▸ **Work order**
In the records below, find the line containing "What do you see at coordinates (117, 330)" and the line containing "Image resolution: width=851"; please repeat exactly the lines from one to the other, both included, and nothing more.

▸ **Exercise material**

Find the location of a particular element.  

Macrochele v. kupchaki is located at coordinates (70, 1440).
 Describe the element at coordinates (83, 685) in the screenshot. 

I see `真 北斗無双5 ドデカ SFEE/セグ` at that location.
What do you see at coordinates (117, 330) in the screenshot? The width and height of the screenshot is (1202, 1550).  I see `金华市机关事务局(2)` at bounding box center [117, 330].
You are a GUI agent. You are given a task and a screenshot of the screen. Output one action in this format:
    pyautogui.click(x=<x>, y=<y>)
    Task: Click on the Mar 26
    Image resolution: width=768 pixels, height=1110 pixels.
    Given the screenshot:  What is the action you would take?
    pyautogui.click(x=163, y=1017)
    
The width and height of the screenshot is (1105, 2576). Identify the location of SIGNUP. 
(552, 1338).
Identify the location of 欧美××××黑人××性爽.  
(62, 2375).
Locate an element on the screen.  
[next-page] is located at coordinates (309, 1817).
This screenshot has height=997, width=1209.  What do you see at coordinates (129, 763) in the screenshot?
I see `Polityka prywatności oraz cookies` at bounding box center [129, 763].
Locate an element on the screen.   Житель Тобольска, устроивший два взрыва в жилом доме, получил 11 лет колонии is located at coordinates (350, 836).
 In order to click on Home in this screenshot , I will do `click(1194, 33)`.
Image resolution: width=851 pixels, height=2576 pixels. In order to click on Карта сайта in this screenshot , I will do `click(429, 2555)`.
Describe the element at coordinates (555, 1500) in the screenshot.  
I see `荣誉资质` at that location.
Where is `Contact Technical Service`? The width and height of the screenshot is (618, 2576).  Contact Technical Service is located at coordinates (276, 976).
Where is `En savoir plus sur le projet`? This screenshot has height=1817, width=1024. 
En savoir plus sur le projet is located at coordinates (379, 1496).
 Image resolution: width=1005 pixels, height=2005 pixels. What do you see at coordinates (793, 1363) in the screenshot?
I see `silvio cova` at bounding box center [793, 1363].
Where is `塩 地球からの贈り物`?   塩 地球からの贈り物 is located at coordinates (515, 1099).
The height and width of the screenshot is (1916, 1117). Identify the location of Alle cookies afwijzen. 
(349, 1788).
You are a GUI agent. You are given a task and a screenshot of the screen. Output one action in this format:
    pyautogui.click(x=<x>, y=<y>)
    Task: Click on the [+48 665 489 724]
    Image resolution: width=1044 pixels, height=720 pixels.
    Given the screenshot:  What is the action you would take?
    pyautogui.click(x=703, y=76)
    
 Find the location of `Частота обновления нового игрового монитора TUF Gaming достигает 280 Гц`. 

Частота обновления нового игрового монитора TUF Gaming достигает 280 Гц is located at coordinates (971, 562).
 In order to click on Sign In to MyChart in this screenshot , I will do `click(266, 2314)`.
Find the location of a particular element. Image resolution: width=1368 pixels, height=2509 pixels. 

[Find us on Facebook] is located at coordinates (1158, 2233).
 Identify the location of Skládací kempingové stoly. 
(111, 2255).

▸ **Response**
What do you see at coordinates (117, 330) in the screenshot? The width and height of the screenshot is (1202, 1550).  I see `金华市机关事务局(2)` at bounding box center [117, 330].
You are a GUI agent. You are given a task and a screenshot of the screen. Output one action in this format:
    pyautogui.click(x=<x>, y=<y>)
    Task: Click on the Mar 26
    Image resolution: width=768 pixels, height=1110 pixels.
    Given the screenshot:  What is the action you would take?
    pyautogui.click(x=163, y=1017)
    
The width and height of the screenshot is (1105, 2576). Identify the location of SIGNUP. 
(552, 1338).
Identify the location of 欧美××××黑人××性爽.  
(62, 2375).
Locate an element on the screen.  
[next-page] is located at coordinates (309, 1817).
This screenshot has height=997, width=1209.  What do you see at coordinates (129, 763) in the screenshot?
I see `Polityka prywatności oraz cookies` at bounding box center [129, 763].
Locate an element on the screen.   Житель Тобольска, устроивший два взрыва в жилом доме, получил 11 лет колонии is located at coordinates (350, 836).
 In order to click on Home in this screenshot , I will do `click(1194, 33)`.
Image resolution: width=851 pixels, height=2576 pixels. In order to click on Карта сайта in this screenshot , I will do `click(429, 2555)`.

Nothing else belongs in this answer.